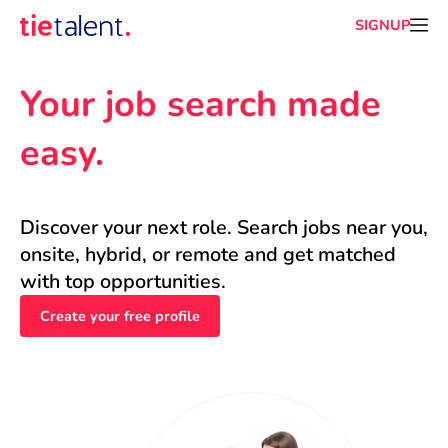
SIGNUP
Your job search made 
easy.
Discover your next role. Search jobs near you, 
onsite, hybrid, or remote and get matched 
with top opportunities.
Create your free profile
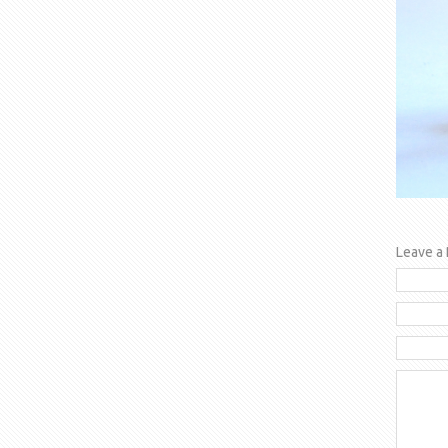
Leave a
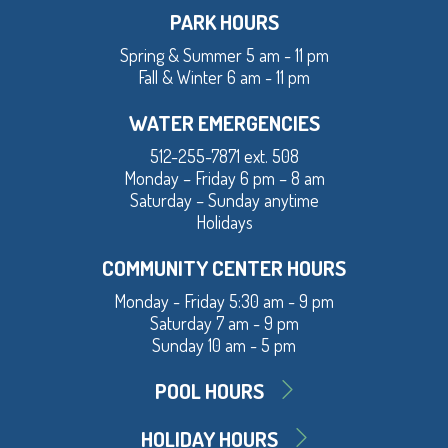
PARK HOURS
Spring & Summer 5 am - 11 pm
Fall & Winter 6 am - 11 pm
WATER EMERGENCIES
512-255-7871 ext. 508
Monday – Friday 6 pm – 8 am
Saturday – Sunday anytime
Holidays
COMMUNITY CENTER HOURS
Monday - Friday 5:30 am - 9 pm
Saturday 7 am - 9 pm
Sunday 10 am - 5 pm
POOL HOURS
HOLIDAY HOURS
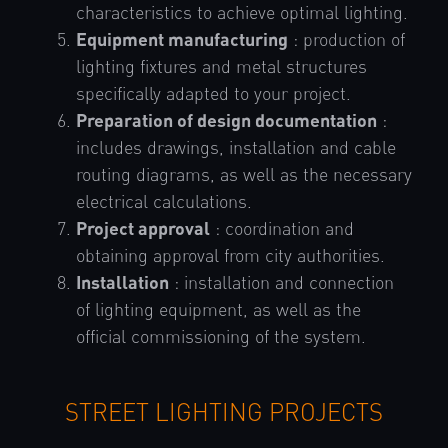
characteristics to achieve optimal lighting.
Equipment manufacturing
: production of
lighting fixtures and metal structures
specifically adapted to your project.
Preparation of design documentation
:
includes drawings, installation and cable
routing diagrams, as well as the necessary
electrical calculations.
Project approval
: coordination and
obtaining approval from city authorities.
Installation
: installation and connection
of lighting equipment, as well as the
official commissioning of the system.
STREET LIGHTING PROJECTS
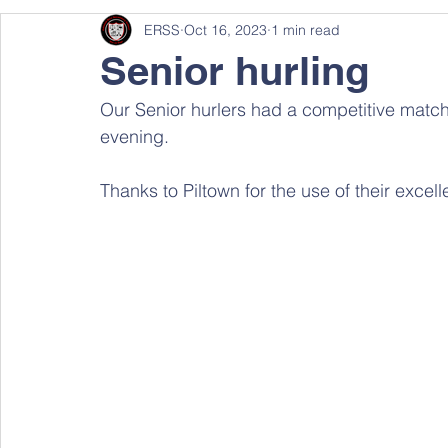
ERSS
Oct 16, 2023
1 min read
Senior hurling
Our Senior hurlers had a competitive match
evening. 
Thanks to Piltown for the use of their excellen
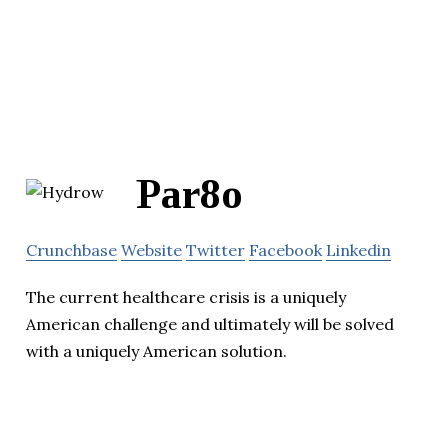
Par8o
Crunchbase
Website
Twitter
Facebook
Linkedin
The current healthcare crisis is a uniquely
American challenge and ultimately will be solved
with a uniquely American solution.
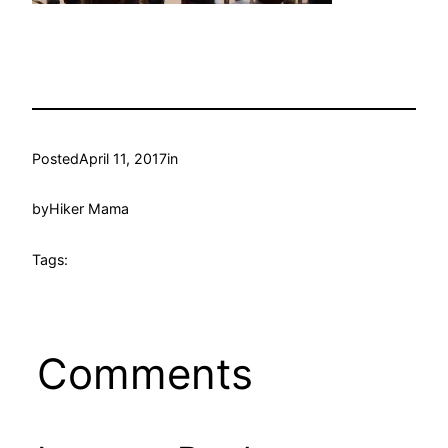
Posted
April 11, 2017
in
by
Hiker Mama
Tags:
Comments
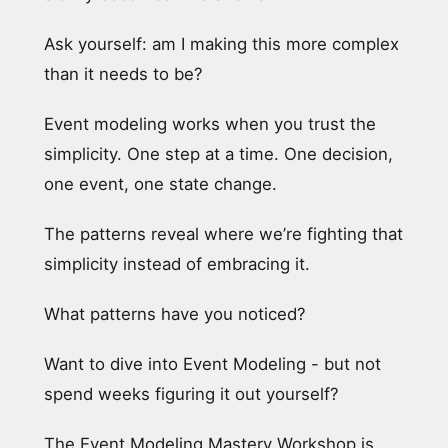
Ask yourself: am I making this more complex
than it needs to be?
Event modeling works when you trust the
simplicity. One step at a time. One decision,
one event, one state change.
The patterns reveal where we’re fighting that
simplicity instead of embracing it.
What patterns have you noticed?
Want to dive into Event Modeling - but not
spend weeks figuring it out yourself?
The Event Modeling Mastery Workshop is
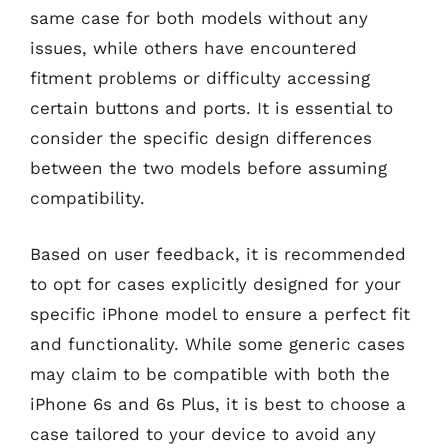
same case for both models without any
issues, while others have encountered
fitment problems or difficulty accessing
certain buttons and ports. It is essential to
consider the specific design differences
between the two models before assuming
compatibility.
Based on user feedback, it is recommended
to opt for cases explicitly designed for your
specific iPhone model to ensure a perfect fit
and functionality. While some generic cases
may claim to be compatible with both the
iPhone 6s and 6s Plus, it is best to choose a
case tailored to your device to avoid any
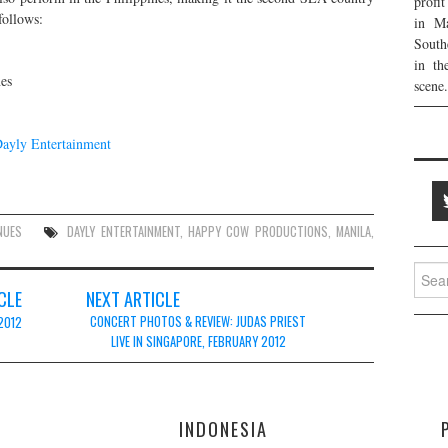
profi
follows:
in Ma
South
in th
es
scene.
ayly Entertainment
NUES
DAYLY ENTERTAINMENT
,
HAPPY COW PRODUCTIONS
,
MANILA
,
Searc
for:
CLE
NEXT ARTICLE
CONCERT PHOTOS & REVIEW: JUDAS PRIEST
2012
LIVE IN SINGAPORE, FEBRUARY 2012
E
INDONESIA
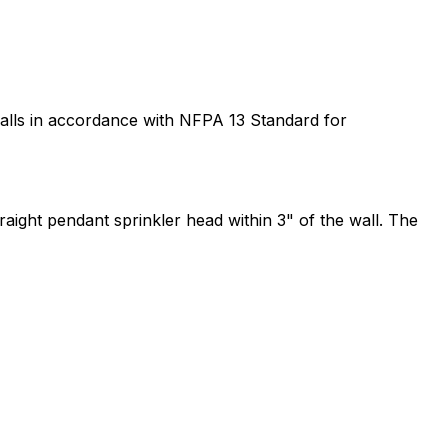
o walls in accordance with NFPA 13 Standard for
raight pendant sprinkler head within 3" of the wall. The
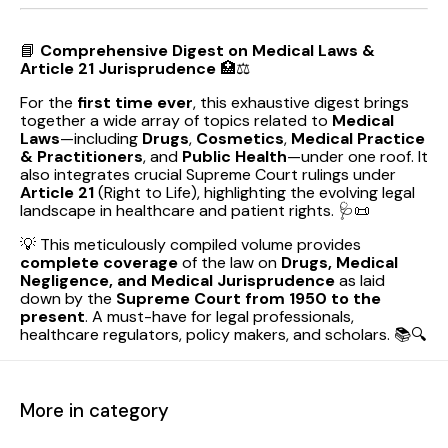
📘
Comprehensive Digest on Medical Laws &
Article 21 Jurisprudence
🏥⚖️
For the
first time ever
, this exhaustive digest brings
together a wide array of topics related to
Medical
Laws
—including
Drugs
,
Cosmetics
,
Medical Practice
& Practitioners
, and
Public Health
—under one roof. It
also integrates crucial Supreme Court rulings under
Article 21
(Right to Life), highlighting the evolving legal
landscape in healthcare and patient rights. 🩺📜
💡 This meticulously compiled volume provides
complete coverage
of the law on
Drugs, Medical
Negligence, and Medical Jurisprudence
as laid
down by the
Supreme Court from 1950 to the
present
. A must-have for legal professionals,
healthcare regulators, policy makers, and scholars. 📚🔍
More in category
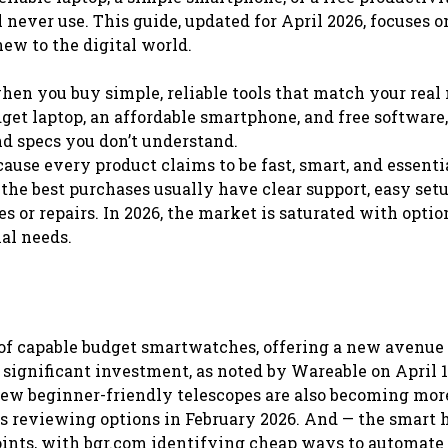
 never use. This guide, updated for April 2026, focuses o
new to the digital world.
en you buy simple, reliable tools that match your real 
udget laptop, an affordable smartphone, and free software
nd specs you don’t understand.
ause every product claims to be fast, smart, and essentia
d the best purchases usually have clear support, easy setu
s or repairs. In 2026, the market is saturated with optio
al needs.
 of capable budget smartwatches, offering a new avenue 
significant investment, as noted by Wareable on April 16
 new beginner-friendly telescopes are also becoming mor
s reviewing options in February 2026. And — the smart
points, with bgr.com identifying cheap ways to automat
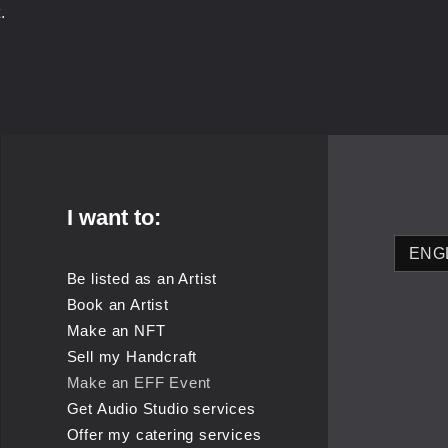
.
I want to:
Be listed as an Artist
Book an Artist
Make an NFT
Sell my Handcraft
Make an EFF Event
Get Audio Studio services
Offer my catering services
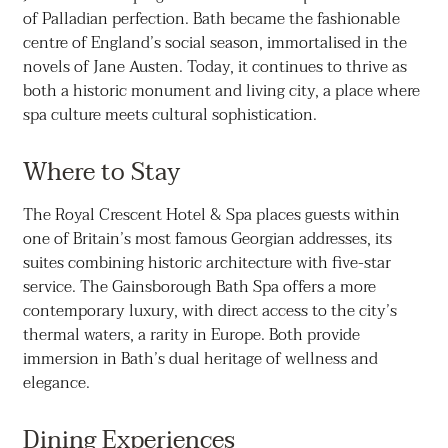
of Palladian perfection. Bath became the fashionable
centre of England’s social season, immortalised in the
novels of Jane Austen. Today, it continues to thrive as
both a historic monument and living city, a place where
spa culture meets cultural sophistication.
Where to Stay
The Royal Crescent Hotel & Spa places guests within
one of Britain’s most famous Georgian addresses, its
suites combining historic architecture with five-star
service. The Gainsborough Bath Spa offers a more
contemporary luxury, with direct access to the city’s
thermal waters, a rarity in Europe. Both provide
immersion in Bath’s dual heritage of wellness and
elegance.
Dining Experiences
..............................
Problem to work on -> In the records above, how many lines include "healthcare"? Give that number and nothing more.

Answer section -> 3